Predictors of Pre-Transplant Mortality for HIV-Infected Subjects
In univariate proportional hazards models (Table 4) HCV infection, CD4 count at enrollment, and protease inhibitor use were not associated with increased risk of death or MELD elevation of ≥25. Detectable HIV RNA at baseline, however, increased the hazard of death (HR=3.2, 95% CI: 1.2–8.6, p=0.02) and rate of progression to MELD≥25 (HR=2.79, 95% CI 1.4–5.7, p=0.005). Not surprisingly, high baseline MELD (≥25) was also associated with greater hazard of death (HR=15.0, 95% CI 5.2–43.3, p<0.0001).
Table 4.
Univariate Analysis | ||||
---|---|---|---|---|
Risk Factor at Enrollment | Hazard for Death | Hazard for MELD >25 | ||
MELD > 25 | HR = 15.0 | p<0.0001 | - | |
HCV Co-Infection | HR = 1.0 | p = 0.97 | HR = 0.8 | p = 0.52 |
Protease Inhibitor Regimen | HR = 1.5 | p = 0.37 | HR = 1.2 | p = 0.59 |
CD4 < 200/μl | HR = 1.1 | p = 0.74 | HR = 1.0 | p = 0.94 |
Detectable HIV RNA | HR = 3.2 | p = 0.02 | HR = 2.79 | p = 0.005 |
Multivariate Analysis | ||
---|---|---|
Risk Factor at Enrollment | Hazard for Death | |
MELD 15–19 | HR = 5.7 | p = 0.005 |
MELD 20–24 | HR = 21.4 | p < 0.0001 |
MELD ≥ 25 | HR = 101.1 | p < 0.0001 |
CD4 < 200/μl | HR = 2.4 | p = 0.07 |
Detectable HIV RNA | HR = 1.0 | p = 0.98 |
In multivariate proportional hazards models for death, after controlling for CD4 count and detectable HIV RNA, the only significant predictor of mortality was pre-transplant MELD. This was true for MELD as a dichotomous variable <25 and ≥25 (HR=19.5, 95% CI: 5.8–66.0, p<0.001), and as a four-level categorical variable (Table 4). When MELD <15 was used as the reference category, relative hazard increased as MELD score increased. When baseline MELD score was examined as a linear variable, after adjusting for both CD4 count <200/μl and detectable baseline HIV RNA, each unit increase in MELD score was associated with a 20% increase in the risk of pre-transplant death (p<0.0001).
Discussion
End-stage liver disease (ESLD) in patients co-infected with human immunodeficiency virus (HIV) and hepatitis C virus (HCV) has only recently become an indication for liver transplantation (12–14). With the availability of highly active antiretroviral therapies the mortality from HIV is declining. It is projected, however, that mortality from HCV will continue to increase over the next 25 years (15). HIV is known to accelerate the progression of hepatitis C virus-associated liver fibrosis, cirrhosis, hepatic encephalopathy, and death (9,16), while HAART may slow ESLD progression among co-infected individuals (11,17). Unique risk factors for ESLD and liver-related mortality have been identified in HIV/HCV co-infected patients, such as a limited CD4 improvement and failure to maintain an undetectable viral load on antiretroviral therapy (8–10). Despite these data suggesting that HIV disease stage and/or its treatment with antiretroviral therapy may impact mortality in HIV-infected patients considered for liver transplantation, organ allocation in most centers has been based on models derived from HIV-uninfected persons with ESLD. Importantly, our data demonstrate that after controlling for variables such as CD4 count at the time of listing and HIV RNA level, baseline MELD was the only independent predictor of pre-transplant mortality in HIV-infected liver transplant candidates.

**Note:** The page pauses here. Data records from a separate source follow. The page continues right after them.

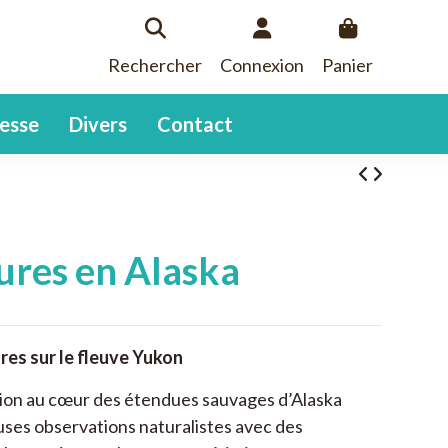
Rechercher
Connexion
Panier
esse
Divers
Contact
ures en Alaska
res sur le fleuve Yukon
ion au cœur des étendues sauvages d’Alaska
es observations naturalistes avec des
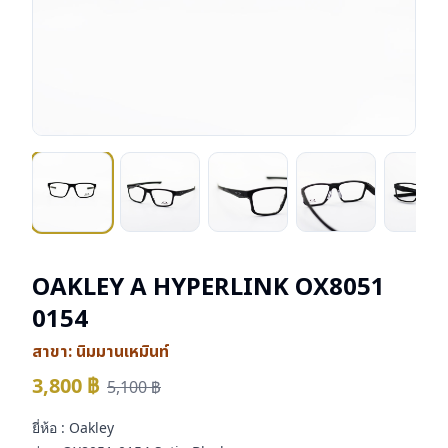
OAKLEY A HYPERLINK OX8051
0154
สาขา:
นิมมานเหมินท์
3,800
฿
5,100
฿
ยี่ห้อ : Oakley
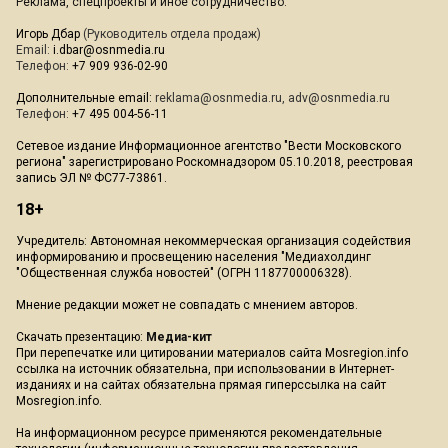
Реклама, спецпроекты и иное сотрудничество:
Игорь Дбар
(Руководитель отдела продаж)
Email:
i.dbar@osnmedia.ru
Телефон:
+7 909 936-02-90
Дополнительные email:
reklama@osnmedia.ru
,
adv@osnmedia.ru
Телефон:
+7 495 004-56-11
Сетевое издание Информационное агентство "Вести Московского
региона" зарегистрировано Роскомнадзором 05.10.2018, реестровая
запись ЭЛ № ФС77-73861.
18+
Учредитель: Автономная некоммерческая организация содействия
информированию и просвещению населения "Медиахолдинг
"Общественная служба новостей" (ОГРН 1187700006328).
Мнение редакции может не совпадать с мнением авторов.
Скачать презентацию:
Медиа-кит
При перепечатке или цитировании материалов сайта Mosregion.info
ссылка на источник обязательна, при использовании в Интернет-
изданиях и на сайтах обязательна прямая гиперссылка на сайт
Mosregion.info.
На информационном ресурсе применяются рекомендательные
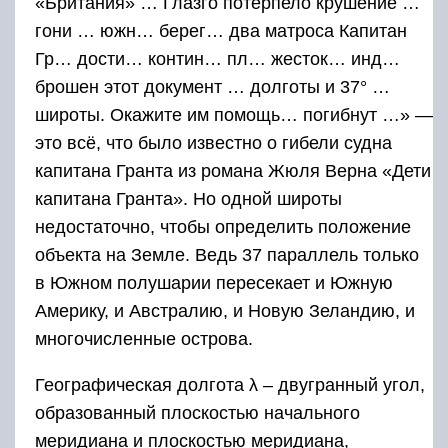
«Британия» … Глазго потерпело крушение …
гони … южн… берег… два матроса Капитан
Гр… дости… контин… пл… жесток… инд…
брошен этот документ … долготы и 37° …
широты. Окажите им помощь… погибнут …» —
это всё, что было известно о гибели судна
капитана Гранта из романа Жюля Верна «Дети
капитана Гранта». Но одной широты
недостаточно, чтобы определить положение
объекта на Земле. Ведь 37 параллель только
в Южном полушарии пересекает и Южную
Америку, и Австралию, и Новую Зеландию, и
многочисленные острова.
Географическая долгота λ – двугранный угол,
образованный плоскостью начального
меридиана и плоскостью меридиана,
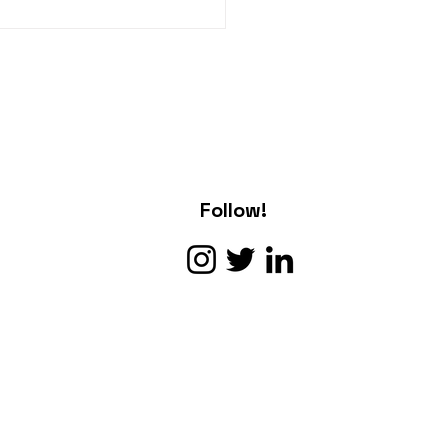
sem Kahramankazan
ncileri
ratuvarımızda
Follow!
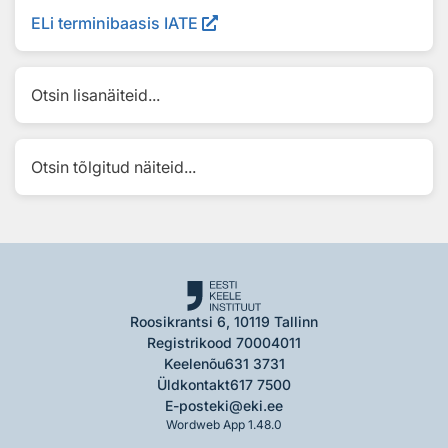
ELi terminibaasis IATE
Otsin lisanäiteid...
Otsin tõlgitud näiteid...
Roosikrantsi 6, 10119 Tallinn
Registrikood 70004011
Keelenõu
631 3731
Üldkontakt
617 7500
E-post
eki@eki.ee
Wordweb App 1.48.0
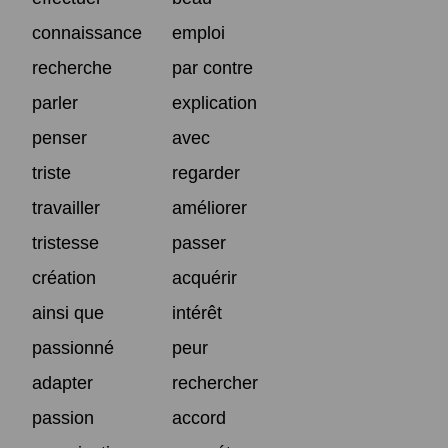
connaissance
emploi
recherche
par contre
parler
explication
penser
avec
triste
regarder
travailler
améliorer
tristesse
passer
création
acquérir
ainsi que
intérêt
passionné
peur
adapter
rechercher
passion
accord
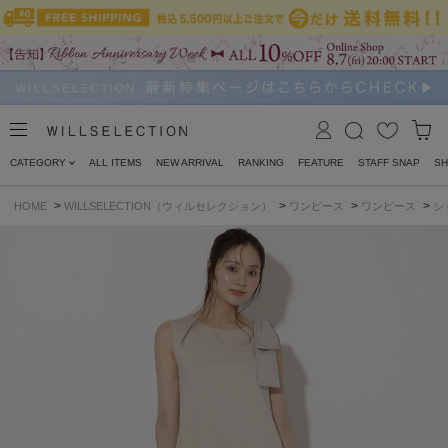
CATEGORY
ALL ITEMS
NEW ARRIVAL
RANKING
FEATURE
STAFF SNAP
SH
>
>
>
>
HOME
WILLSELECTION（ウィルセレクション）
ワンピース
ワンピース
シ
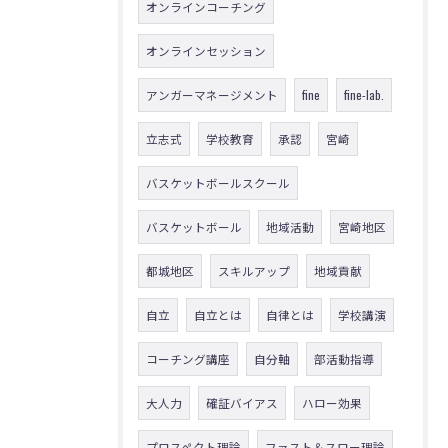
オンラインコーチング
オンラインセッション
アンガーマネージメント
fine
fine-lab.
立志式
学校教育
承認
宮崎
バスケットボールスクール
バスケットボール
地域活動
宮崎地区
都城地区
スキルアップ
地域貢献
自立
自立とは
自律とは
学校講演
コーチング講座
自分軸
部活動指導
大人力
確証バイアス
ハロー効果
プロスペクト理論
ファスト＆スロー理論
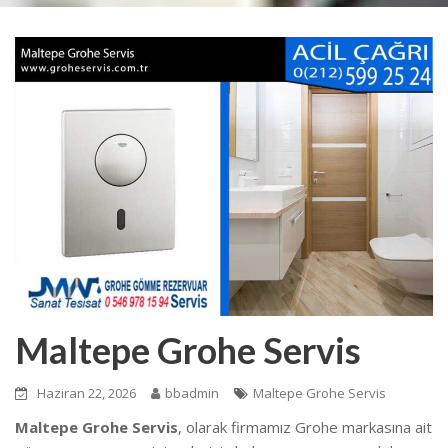
Maltepe Grohe Servis
Haziran 22, 2026
bbadmin
Maltepe Grohe Servis
Maltepe Grohe Servis
, olarak firmamız Grohe markasına ait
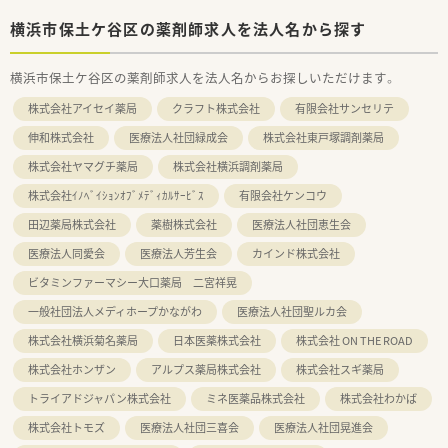
横浜市保土ケ谷区の薬剤師求人を法人名から探す
横浜市保土ケ谷区の薬剤師求人を法人名からお探しいただけます。
株式会社アイセイ薬局
クラフト株式会社
有限会社サンセリテ
伸和株式会社
医療法人社団緑成会
株式会社東戸塚調剤薬局
株式会社ヤマグチ薬局
株式会社横浜調剤薬局
株式会社ｲﾉﾍﾞｲｼｮﾝｵﾌﾞﾒﾃﾞｨｶﾙｻｰﾋﾞｽ
有限会社ケンコウ
田辺薬局株式会社
薬樹株式会社
医療法人社団恵生会
医療法人同愛会
医療法人芳生会
カインド株式会社
ビタミンファーマシー大口薬局 二宮祥晃
一般社団法人メディホープかながわ
医療法人社団聖ルカ会
株式会社横浜菊名薬局
日本医薬株式会社
株式会社 ON THE ROAD
株式会社ホンザン
アルプス薬局株式会社
株式会社スギ薬局
トライアドジャパン株式会社
ミネ医薬品株式会社
株式会社わかば
株式会社トモズ
医療法人社団三喜会
医療法人社団晃進会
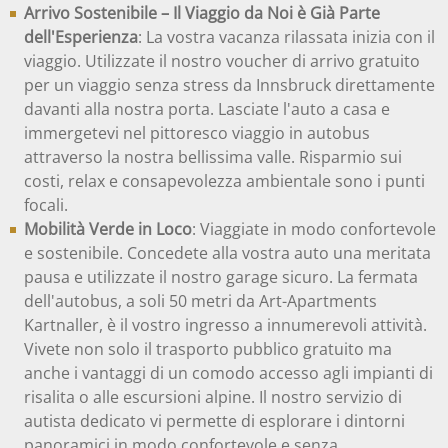
Arrivo Sostenibile – Il Viaggio da Noi è Già Parte
dell'Esperienza
: La vostra vacanza rilassata inizia con il
viaggio. Utilizzate il nostro voucher di arrivo gratuito
per un viaggio senza stress da Innsbruck direttamente
davanti alla nostra porta. Lasciate l'auto a casa e
immergetevi nel pittoresco viaggio in autobus
attraverso la nostra bellissima valle. Risparmio sui
costi, relax e consapevolezza ambientale sono i punti
focali.
Mobilità Verde in Loco
: Viaggiate in modo confortevole
e sostenibile. Concedete alla vostra auto una meritata
pausa e utilizzate il nostro garage sicuro. La fermata
dell'autobus, a soli 50 metri da Art-Apartments
Kartnaller, è il vostro ingresso a innumerevoli attività.
Vivete non solo il trasporto pubblico gratuito ma
anche i vantaggi di un comodo accesso agli impianti di
risalita o alle escursioni alpine. Il nostro servizio di
autista dedicato vi permette di esplorare i dintorni
panoramici in modo confortevole e senza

A lower proportion of the HIV-infected patients was transplanted as compared to the UNOS controls. This may be partly explained by the regional variation of the participating transplant centers or complicating illness precluding transplantation. The majority of HIV-infected patients were located in regions of the country that historically have longer wait times for organs, while the UNOS controls were evenly distributed throughout the US. A higher percentage of HIV-infected subjects were either temporarily inactive status or removed from the wait list as compared to the UNOS controls, which may have led to the differential rates of transplant. There was, however, no difference in cause of death between both groups nor were there any deaths due to opportunistic infections in the HIV-infected patients. This cohort of patients was required to have a fairly robust CD4 count at entry and maintain it above 100 cells/mL in order to remain eligible for transplant. This may explain the lack of opportunistic infections seen.

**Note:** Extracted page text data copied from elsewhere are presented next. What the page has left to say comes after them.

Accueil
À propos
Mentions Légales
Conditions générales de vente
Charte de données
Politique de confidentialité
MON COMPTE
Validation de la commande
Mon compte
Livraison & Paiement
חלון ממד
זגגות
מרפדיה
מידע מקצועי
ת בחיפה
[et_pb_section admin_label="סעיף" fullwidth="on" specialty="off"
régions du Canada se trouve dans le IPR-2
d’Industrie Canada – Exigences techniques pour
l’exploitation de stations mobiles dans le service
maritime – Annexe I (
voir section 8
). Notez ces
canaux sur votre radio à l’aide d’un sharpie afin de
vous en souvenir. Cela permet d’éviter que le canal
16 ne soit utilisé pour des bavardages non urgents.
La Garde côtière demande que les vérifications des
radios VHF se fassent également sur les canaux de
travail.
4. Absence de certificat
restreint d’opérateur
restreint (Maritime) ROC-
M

Interestingly, there was no significant difference in mortality in HIV-infected and uninfected patients waiting for liver transplantation. In contrast, previous reports have found shorter pre-transplant survival in HIV-positive liver transplant candidates, unrelated to severity of liver or HIV disease (8,9). Unlike these studies that included patients irrespective of stage of HIV disease, while patients on our study met specific HIV disease criteria (e.g. adequately controlled HIV replication and CD4 ≥ 100/ul) in addition to standard transplant criteria for other comorbid conditions. Further, they were enrolled only at the time of placement on the transplant wait list, and underwent rigorous routine pre-transplant evaluation, including cardiac stress tests, pulmonary function tests, with optimization of their overall health status by multiple subspecialty care providers. It is possible that lead bias affected our results, for example, if subjects in this study were at an earlier stage of ESLD than HIV-infected patients in the previous studies. Nonetheless, among HIV-infected persons considered for liver transplant, our findings strongly support the use of the MELD score to predict mortality and to guide the allocation of limited organs given that each point increase in MELD was associated with a 20% greater risk of death in our HIV-infected patients.

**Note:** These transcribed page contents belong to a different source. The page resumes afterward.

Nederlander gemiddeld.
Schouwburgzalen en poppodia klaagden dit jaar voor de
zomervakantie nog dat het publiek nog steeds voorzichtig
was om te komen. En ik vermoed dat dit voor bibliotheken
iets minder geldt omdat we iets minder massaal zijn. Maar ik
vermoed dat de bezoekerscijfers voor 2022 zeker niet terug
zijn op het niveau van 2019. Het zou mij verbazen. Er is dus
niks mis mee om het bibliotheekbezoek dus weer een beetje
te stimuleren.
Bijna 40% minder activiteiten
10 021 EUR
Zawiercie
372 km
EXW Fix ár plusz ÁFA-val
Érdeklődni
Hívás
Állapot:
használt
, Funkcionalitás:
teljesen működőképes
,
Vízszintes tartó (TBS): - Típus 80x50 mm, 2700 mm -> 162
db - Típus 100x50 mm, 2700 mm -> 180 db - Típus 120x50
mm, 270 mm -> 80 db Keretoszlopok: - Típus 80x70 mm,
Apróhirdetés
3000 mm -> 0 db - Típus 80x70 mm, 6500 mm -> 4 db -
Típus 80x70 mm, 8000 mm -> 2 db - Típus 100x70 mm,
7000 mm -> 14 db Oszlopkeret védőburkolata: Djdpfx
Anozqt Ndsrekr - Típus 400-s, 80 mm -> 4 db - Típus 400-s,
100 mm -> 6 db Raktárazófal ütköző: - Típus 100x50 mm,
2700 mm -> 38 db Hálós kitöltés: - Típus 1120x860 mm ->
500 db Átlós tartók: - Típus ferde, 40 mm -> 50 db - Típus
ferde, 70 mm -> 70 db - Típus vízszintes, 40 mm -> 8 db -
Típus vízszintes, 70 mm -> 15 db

Patients with hepatocellular carcinoma (HCC) were not included in this cohort as they receive priority for organ allocation and which could introduce bias when evaluating predictors of mortality. A recent case-control study of patients with HCC showed that those with HIV infection were usually younger and more likely symptomatic, but tumor staging and survival appeared to be similar in those with and without HIV-infection (18). It will be important to prospectively study outcomes in HIV-infected patients with HCC.
The data we report have implications for monitoring and management of the HIV/HCV co-infected individual. There may be better predictors of mortality in HIV/HCV co-infection, especially in patients with more advanced HIV disease, such as MELD combined with CD4 count. Further, MELD-Na, which incorporates serum sodium concentrations along with the traditional MELD calculations, may be a more accurate predictor (19). Unfortunately, we had insufficient data to determine if any of these markers would have been better predictors of pre-transplant mortality.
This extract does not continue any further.